§ **WHAT YOU HAVE TO DO**
Return a copy of every line in the records that includes the word "will".

(Collected data entries)
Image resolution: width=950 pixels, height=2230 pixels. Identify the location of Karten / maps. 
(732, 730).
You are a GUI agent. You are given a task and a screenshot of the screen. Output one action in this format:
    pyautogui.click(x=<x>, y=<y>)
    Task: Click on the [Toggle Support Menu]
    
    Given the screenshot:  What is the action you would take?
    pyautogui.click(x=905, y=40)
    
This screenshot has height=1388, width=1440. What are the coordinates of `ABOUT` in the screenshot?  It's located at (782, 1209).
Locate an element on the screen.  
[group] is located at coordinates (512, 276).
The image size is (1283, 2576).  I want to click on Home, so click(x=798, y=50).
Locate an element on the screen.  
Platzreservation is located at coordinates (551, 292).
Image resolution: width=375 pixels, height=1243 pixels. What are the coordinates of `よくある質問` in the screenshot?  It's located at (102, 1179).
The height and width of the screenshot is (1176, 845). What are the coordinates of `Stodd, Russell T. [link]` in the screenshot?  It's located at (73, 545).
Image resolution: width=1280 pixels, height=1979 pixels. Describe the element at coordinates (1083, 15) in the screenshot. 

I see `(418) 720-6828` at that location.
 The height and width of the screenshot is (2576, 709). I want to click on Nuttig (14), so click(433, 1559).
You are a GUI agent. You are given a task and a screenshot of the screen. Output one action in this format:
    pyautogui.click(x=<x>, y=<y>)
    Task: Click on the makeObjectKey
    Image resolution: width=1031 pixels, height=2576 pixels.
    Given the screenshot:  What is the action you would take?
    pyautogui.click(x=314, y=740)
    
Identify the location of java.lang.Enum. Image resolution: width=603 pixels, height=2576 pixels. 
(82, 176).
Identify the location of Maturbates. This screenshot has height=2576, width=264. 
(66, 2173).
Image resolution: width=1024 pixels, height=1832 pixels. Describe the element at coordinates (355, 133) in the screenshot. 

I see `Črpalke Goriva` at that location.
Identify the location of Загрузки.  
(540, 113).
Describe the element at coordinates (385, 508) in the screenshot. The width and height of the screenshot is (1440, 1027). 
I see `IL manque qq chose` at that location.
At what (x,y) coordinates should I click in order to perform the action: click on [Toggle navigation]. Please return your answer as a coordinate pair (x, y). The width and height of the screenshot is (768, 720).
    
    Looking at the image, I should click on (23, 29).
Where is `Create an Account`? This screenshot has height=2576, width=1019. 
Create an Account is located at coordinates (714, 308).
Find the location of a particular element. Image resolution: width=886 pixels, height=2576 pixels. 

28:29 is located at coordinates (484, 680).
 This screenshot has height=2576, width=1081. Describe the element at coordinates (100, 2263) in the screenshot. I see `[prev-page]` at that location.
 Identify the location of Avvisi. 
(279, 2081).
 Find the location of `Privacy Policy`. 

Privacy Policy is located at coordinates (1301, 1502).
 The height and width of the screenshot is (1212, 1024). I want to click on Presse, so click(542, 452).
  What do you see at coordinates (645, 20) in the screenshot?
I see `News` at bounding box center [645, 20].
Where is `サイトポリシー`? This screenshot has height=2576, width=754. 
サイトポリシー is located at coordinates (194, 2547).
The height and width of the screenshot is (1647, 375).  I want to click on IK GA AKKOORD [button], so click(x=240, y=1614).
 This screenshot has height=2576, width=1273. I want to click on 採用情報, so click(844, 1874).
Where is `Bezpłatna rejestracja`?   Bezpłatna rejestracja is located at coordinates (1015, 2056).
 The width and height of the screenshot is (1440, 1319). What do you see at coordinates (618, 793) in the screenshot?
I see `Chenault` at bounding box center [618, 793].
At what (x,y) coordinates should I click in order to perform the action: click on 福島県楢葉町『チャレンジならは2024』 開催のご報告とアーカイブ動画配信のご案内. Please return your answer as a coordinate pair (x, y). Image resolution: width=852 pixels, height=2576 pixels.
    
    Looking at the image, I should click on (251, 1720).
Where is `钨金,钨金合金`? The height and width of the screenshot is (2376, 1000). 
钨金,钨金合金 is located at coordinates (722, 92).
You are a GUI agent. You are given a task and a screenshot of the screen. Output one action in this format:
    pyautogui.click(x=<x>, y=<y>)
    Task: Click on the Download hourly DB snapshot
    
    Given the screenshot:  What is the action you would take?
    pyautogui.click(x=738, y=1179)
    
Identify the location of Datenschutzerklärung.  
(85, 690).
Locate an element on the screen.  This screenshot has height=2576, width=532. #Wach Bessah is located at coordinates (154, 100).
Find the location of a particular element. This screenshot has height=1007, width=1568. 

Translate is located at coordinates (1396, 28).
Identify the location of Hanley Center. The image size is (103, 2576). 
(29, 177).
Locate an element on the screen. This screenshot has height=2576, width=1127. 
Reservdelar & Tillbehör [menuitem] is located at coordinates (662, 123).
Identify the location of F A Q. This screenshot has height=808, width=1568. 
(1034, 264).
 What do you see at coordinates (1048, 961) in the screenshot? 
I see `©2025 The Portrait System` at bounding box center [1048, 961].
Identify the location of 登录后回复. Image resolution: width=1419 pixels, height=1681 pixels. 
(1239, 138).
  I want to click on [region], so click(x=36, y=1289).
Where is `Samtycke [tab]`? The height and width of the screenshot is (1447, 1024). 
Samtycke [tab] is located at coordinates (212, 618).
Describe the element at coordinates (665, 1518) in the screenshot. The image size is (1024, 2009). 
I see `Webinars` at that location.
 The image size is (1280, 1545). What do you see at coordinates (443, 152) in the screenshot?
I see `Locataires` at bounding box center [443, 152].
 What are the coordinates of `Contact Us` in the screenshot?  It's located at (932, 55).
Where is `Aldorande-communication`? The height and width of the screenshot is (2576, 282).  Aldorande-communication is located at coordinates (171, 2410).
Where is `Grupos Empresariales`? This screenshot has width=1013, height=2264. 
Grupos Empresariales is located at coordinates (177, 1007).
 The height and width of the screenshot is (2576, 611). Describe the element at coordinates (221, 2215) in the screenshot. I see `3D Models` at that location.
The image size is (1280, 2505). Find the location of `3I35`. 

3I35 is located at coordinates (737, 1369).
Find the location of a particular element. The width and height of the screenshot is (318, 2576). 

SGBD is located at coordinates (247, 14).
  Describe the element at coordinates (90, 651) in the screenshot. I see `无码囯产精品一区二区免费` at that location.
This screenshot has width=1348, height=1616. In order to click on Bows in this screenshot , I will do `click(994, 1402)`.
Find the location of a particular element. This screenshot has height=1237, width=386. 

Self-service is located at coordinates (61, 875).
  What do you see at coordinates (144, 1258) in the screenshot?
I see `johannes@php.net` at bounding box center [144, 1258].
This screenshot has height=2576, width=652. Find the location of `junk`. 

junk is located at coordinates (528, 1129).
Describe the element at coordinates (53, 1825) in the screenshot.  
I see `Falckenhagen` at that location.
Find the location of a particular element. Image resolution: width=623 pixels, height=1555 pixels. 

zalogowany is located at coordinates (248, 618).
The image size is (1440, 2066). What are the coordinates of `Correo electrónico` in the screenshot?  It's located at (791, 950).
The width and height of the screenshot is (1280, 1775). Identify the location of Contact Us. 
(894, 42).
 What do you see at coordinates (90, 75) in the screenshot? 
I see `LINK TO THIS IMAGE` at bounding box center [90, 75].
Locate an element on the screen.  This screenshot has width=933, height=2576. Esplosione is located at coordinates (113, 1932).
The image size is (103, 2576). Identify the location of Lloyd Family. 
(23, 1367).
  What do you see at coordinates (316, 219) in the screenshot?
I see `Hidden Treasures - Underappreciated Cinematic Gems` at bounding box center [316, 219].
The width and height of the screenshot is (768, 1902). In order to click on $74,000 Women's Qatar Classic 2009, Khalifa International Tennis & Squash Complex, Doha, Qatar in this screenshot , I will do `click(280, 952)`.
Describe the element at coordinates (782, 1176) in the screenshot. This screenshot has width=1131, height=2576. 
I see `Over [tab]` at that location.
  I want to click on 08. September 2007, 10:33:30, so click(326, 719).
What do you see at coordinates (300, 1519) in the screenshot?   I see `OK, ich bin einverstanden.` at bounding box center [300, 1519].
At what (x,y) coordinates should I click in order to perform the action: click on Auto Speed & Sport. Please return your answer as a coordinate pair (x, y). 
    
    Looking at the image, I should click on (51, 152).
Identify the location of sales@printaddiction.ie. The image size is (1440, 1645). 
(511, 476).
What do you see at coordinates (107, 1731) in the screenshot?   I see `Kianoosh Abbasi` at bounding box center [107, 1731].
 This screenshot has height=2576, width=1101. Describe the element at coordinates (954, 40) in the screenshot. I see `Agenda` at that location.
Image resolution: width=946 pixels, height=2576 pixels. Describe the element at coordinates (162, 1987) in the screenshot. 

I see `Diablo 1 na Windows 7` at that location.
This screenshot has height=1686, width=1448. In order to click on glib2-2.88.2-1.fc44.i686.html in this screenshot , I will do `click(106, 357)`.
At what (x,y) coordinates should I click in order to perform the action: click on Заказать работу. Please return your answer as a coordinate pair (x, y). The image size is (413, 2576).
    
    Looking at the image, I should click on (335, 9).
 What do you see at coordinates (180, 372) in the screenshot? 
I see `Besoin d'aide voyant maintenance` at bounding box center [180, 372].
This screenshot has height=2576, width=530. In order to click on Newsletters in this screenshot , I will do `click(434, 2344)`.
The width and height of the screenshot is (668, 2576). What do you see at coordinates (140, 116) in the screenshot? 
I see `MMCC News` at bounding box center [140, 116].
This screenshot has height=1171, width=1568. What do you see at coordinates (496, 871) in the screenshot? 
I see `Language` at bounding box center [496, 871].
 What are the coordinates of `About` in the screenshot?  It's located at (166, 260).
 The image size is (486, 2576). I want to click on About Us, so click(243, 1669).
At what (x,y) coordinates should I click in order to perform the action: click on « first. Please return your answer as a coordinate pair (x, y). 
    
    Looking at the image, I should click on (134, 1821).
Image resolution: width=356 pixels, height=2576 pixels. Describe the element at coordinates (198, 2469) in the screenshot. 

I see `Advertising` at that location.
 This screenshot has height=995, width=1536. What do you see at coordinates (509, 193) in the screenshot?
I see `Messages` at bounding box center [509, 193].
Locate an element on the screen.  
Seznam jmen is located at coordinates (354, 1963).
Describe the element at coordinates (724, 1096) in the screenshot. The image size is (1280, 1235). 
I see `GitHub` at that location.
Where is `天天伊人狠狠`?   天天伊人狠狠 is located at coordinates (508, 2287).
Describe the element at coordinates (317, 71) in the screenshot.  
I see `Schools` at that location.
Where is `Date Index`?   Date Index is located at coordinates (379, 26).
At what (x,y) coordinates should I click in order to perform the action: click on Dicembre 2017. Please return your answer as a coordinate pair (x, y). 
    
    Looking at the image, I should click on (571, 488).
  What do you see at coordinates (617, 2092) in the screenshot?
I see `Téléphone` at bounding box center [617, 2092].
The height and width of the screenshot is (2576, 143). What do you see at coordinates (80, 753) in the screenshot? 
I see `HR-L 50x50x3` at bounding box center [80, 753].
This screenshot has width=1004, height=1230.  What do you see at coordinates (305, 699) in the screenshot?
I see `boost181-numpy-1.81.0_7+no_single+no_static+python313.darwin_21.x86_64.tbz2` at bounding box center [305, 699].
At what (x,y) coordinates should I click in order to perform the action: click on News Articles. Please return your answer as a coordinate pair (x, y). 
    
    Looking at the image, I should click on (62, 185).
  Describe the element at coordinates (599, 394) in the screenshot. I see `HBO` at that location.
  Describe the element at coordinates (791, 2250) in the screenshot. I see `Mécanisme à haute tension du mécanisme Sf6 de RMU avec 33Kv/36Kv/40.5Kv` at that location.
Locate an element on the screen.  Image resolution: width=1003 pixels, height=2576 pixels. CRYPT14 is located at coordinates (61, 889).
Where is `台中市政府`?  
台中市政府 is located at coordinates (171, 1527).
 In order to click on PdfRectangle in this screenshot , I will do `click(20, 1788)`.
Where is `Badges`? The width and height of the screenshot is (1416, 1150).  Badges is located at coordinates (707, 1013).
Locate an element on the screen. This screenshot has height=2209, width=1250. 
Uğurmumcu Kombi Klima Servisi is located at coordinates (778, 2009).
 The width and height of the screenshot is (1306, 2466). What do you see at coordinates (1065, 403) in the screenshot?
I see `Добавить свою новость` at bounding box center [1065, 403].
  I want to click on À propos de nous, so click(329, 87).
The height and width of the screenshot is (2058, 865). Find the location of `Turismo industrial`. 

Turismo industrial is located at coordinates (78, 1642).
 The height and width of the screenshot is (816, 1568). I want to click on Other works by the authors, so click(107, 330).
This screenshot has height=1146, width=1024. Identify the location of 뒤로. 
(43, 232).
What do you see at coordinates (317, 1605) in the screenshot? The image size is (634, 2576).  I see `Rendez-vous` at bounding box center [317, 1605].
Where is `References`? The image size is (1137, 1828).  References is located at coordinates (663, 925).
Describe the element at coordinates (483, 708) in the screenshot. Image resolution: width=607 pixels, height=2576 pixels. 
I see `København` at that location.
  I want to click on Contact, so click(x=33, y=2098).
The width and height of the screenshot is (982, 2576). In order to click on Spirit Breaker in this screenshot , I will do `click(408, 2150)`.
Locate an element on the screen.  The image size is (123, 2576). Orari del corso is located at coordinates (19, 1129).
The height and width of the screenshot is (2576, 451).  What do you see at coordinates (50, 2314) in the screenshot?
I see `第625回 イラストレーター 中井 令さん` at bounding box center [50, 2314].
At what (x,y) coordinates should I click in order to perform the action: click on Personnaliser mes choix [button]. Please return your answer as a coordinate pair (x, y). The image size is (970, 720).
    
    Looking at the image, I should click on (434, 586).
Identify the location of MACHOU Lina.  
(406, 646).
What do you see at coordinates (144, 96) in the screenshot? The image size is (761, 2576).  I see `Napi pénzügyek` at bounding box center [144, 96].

§ **SOLUTION TO THE EXERCISE**
This screenshot has width=1348, height=1616. In order to click on Bows in this screenshot , I will do `click(994, 1402)`.
The width and height of the screenshot is (768, 1902). In order to click on $74,000 Women's Qatar Classic 2009, Khalifa International Tennis & Squash Complex, Doha, Qatar in this screenshot , I will do `click(280, 952)`.
This screenshot has height=1686, width=1448. In order to click on glib2-2.88.2-1.fc44.i686.html in this screenshot , I will do `click(106, 357)`.
This screenshot has height=2576, width=530. In order to click on Newsletters in this screenshot , I will do `click(434, 2344)`.
 In order to click on PdfRectangle in this screenshot , I will do `click(20, 1788)`.
The width and height of the screenshot is (982, 2576). In order to click on Spirit Breaker in this screenshot , I will do `click(408, 2150)`.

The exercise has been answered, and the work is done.